## The problem
Quote the records that follow in full, leaving the pictures out.

Bounding box prediction data
++++++++

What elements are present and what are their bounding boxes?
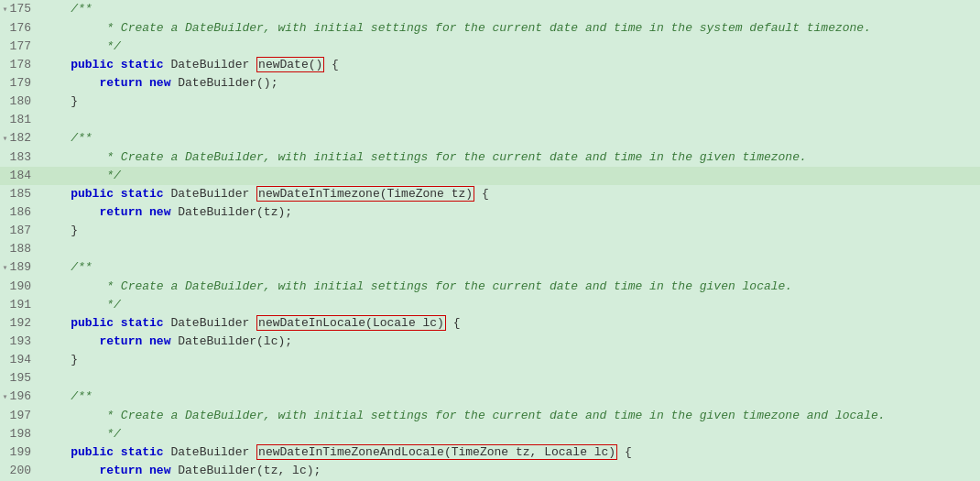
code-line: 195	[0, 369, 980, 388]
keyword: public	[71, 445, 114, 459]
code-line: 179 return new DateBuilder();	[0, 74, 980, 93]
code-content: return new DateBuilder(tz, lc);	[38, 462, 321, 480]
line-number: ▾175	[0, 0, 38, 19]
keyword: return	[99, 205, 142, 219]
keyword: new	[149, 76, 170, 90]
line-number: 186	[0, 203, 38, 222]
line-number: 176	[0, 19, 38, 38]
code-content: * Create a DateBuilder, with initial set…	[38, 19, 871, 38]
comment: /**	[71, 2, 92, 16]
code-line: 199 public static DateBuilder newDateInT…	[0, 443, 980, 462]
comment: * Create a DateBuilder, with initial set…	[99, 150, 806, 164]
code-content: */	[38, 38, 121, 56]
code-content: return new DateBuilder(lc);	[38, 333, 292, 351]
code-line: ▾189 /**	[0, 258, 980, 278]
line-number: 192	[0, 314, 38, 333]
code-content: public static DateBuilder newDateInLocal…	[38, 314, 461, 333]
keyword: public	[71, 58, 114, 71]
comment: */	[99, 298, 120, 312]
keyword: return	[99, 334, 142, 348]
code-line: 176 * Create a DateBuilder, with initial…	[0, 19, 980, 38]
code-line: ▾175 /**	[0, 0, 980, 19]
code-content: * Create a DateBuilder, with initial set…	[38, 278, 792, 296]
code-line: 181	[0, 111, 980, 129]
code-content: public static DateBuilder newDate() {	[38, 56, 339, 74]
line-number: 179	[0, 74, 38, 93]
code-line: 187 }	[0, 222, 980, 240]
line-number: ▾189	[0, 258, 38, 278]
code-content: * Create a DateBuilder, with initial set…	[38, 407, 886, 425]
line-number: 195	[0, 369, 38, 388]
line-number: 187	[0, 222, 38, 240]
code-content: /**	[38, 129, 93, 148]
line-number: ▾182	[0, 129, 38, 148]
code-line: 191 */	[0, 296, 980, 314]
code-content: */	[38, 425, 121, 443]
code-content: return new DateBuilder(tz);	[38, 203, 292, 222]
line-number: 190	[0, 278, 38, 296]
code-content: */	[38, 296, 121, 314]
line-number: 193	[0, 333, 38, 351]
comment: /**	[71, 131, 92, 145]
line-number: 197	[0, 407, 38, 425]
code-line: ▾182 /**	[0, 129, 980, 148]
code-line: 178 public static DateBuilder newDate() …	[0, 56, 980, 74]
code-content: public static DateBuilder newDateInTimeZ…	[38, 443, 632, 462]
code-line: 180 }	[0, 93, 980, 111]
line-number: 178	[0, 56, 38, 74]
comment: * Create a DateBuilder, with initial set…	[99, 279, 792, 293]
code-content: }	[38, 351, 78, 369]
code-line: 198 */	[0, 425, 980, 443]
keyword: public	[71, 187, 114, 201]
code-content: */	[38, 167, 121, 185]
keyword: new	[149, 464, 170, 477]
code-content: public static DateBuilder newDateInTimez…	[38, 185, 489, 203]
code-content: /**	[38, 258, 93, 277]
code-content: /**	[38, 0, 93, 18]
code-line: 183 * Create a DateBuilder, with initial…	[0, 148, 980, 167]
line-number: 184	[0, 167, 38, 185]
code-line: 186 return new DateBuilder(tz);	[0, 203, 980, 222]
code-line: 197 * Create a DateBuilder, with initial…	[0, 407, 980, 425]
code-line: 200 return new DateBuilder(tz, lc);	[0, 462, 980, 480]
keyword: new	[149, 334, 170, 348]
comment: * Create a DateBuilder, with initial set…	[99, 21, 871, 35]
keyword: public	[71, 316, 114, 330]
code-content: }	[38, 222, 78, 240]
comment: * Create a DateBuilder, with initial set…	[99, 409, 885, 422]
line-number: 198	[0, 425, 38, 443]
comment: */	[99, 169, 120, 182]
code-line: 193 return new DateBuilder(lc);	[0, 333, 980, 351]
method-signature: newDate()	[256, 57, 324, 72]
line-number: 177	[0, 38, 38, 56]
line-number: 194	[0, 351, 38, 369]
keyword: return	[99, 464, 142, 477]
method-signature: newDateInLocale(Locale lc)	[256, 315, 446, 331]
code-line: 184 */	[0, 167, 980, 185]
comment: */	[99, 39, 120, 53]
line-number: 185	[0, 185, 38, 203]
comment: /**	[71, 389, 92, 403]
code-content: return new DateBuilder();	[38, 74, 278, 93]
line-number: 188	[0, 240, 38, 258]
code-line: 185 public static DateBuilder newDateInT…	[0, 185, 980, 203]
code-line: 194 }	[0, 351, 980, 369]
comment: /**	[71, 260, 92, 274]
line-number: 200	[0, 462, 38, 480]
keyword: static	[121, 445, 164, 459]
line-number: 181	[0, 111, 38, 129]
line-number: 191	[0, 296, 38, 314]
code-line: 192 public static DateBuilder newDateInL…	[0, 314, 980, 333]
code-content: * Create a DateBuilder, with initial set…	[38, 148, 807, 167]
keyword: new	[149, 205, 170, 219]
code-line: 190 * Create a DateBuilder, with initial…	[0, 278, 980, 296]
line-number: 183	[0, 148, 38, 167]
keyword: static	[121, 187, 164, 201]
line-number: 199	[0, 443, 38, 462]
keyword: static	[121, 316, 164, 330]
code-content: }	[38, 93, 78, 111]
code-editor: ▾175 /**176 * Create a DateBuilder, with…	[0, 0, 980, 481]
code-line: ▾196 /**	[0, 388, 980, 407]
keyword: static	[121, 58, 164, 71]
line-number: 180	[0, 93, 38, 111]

++++++++

## Response to the task
What elements are present and what are their bounding boxes?
code-line: 195	[0, 369, 980, 388]
keyword: public	[71, 445, 114, 459]
code-line: 179 return new DateBuilder();	[0, 74, 980, 93]
code-content: return new DateBuilder(tz, lc);	[38, 462, 321, 480]
line-number: ▾175	[0, 0, 38, 19]
keyword: return	[99, 205, 142, 219]
keyword: new	[149, 76, 170, 90]
line-number: 186	[0, 203, 38, 222]
line-number: 176	[0, 19, 38, 38]
code-content: * Create a DateBuilder, with initial set…	[38, 19, 871, 38]
comment: /**	[71, 2, 92, 16]
code-line: 199 public static DateBuilder newDateInT…	[0, 443, 980, 462]
comment: * Create a DateBuilder, with initial set…	[99, 150, 806, 164]
code-content: */	[38, 38, 121, 56]
code-content: return new DateBuilder(lc);	[38, 333, 292, 351]
code-line: ▾189 /**	[0, 258, 980, 278]
line-number: 192	[0, 314, 38, 333]
code-content: public static DateBuilder newDateInLocal…	[38, 314, 461, 333]
keyword: public	[71, 58, 114, 71]
comment: */	[99, 298, 120, 312]
keyword: return	[99, 334, 142, 348]
code-line: 176 * Create a DateBuilder, with initial…	[0, 19, 980, 38]
code-line: ▾175 /**	[0, 0, 980, 19]
code-content: * Create a DateBuilder, with initial set…	[38, 278, 792, 296]
code-line: 181	[0, 111, 980, 129]
code-content: public static DateBuilder newDate() {	[38, 56, 339, 74]
line-number: 179	[0, 74, 38, 93]
code-line: 187 }	[0, 222, 980, 240]
line-number: ▾189	[0, 258, 38, 278]
code-content: * Create a DateBuilder, with initial set…	[38, 407, 886, 425]
line-number: 195	[0, 369, 38, 388]
line-number: 187	[0, 222, 38, 240]
code-content: /**	[38, 129, 93, 148]
line-number: ▾182	[0, 129, 38, 148]
code-line: 191 */	[0, 296, 980, 314]
code-content: */	[38, 425, 121, 443]
code-content: return new DateBuilder(tz);	[38, 203, 292, 222]
line-number: 190	[0, 278, 38, 296]
code-content: */	[38, 296, 121, 314]
line-number: 193	[0, 333, 38, 351]
comment: /**	[71, 131, 92, 145]
line-number: 197	[0, 407, 38, 425]
code-line: ▾182 /**	[0, 129, 980, 148]
code-line: 178 public static DateBuilder newDate() …	[0, 56, 980, 74]
code-content: public static DateBuilder newDateInTimeZ…	[38, 443, 632, 462]
code-line: 180 }	[0, 93, 980, 111]
line-number: 178	[0, 56, 38, 74]
comment: * Create a DateBuilder, with initial set…	[99, 279, 792, 293]
code-content: }	[38, 351, 78, 369]
code-line: 198 */	[0, 425, 980, 443]
keyword: public	[71, 187, 114, 201]
code-content: */	[38, 167, 121, 185]
keyword: new	[149, 464, 170, 477]
code-content: public static DateBuilder newDateInTimez…	[38, 185, 489, 203]
code-content: /**	[38, 258, 93, 277]
code-content: /**	[38, 0, 93, 18]
code-line: 183 * Create a DateBuilder, with initial…	[0, 148, 980, 167]
line-number: 184	[0, 167, 38, 185]
code-line: 186 return new DateBuilder(tz);	[0, 203, 980, 222]
code-line: 197 * Create a DateBuilder, with initial…	[0, 407, 980, 425]
code-line: 200 return new DateBuilder(tz, lc);	[0, 462, 980, 480]
keyword: new	[149, 334, 170, 348]
comment: * Create a DateBuilder, with initial set…	[99, 21, 871, 35]
keyword: public	[71, 316, 114, 330]
code-content: }	[38, 222, 78, 240]
comment: * Create a DateBuilder, with initial set…	[99, 409, 885, 422]
line-number: 198	[0, 425, 38, 443]
comment: */	[99, 169, 120, 182]
code-line: 193 return new DateBuilder(lc);	[0, 333, 980, 351]
method-signature: newDate()	[256, 57, 324, 72]
line-number: 177	[0, 38, 38, 56]
line-number: 194	[0, 351, 38, 369]
keyword: return	[99, 464, 142, 477]
method-signature: newDateInLocale(Locale lc)	[256, 315, 446, 331]
code-line: 184 */	[0, 167, 980, 185]
comment: */	[99, 39, 120, 53]
line-number: 185	[0, 185, 38, 203]
comment: /**	[71, 389, 92, 403]
code-content: return new DateBuilder();	[38, 74, 278, 93]
line-number: 188	[0, 240, 38, 258]
code-line: 185 public static DateBuilder newDateInT…	[0, 185, 980, 203]
code-line: 194 }	[0, 351, 980, 369]
comment: /**	[71, 260, 92, 274]
line-number: 200	[0, 462, 38, 480]
keyword: static	[121, 445, 164, 459]
line-number: 181	[0, 111, 38, 129]
line-number: 191	[0, 296, 38, 314]
code-line: 192 public static DateBuilder newDateInL…	[0, 314, 980, 333]
code-content: * Create a DateBuilder, with initial set…	[38, 148, 807, 167]
keyword: new	[149, 205, 170, 219]
code-line: 190 * Create a DateBuilder, with initial…	[0, 278, 980, 296]
line-number: 183	[0, 148, 38, 167]
keyword: static	[121, 187, 164, 201]
line-number: 199	[0, 443, 38, 462]
keyword: static	[121, 316, 164, 330]
code-content: }	[38, 93, 78, 111]
code-editor: ▾175 /**176 * Create a DateBuilder, with…	[0, 0, 980, 481]
code-line: ▾196 /**	[0, 388, 980, 407]
keyword: static	[121, 58, 164, 71]
line-number: 180	[0, 93, 38, 111]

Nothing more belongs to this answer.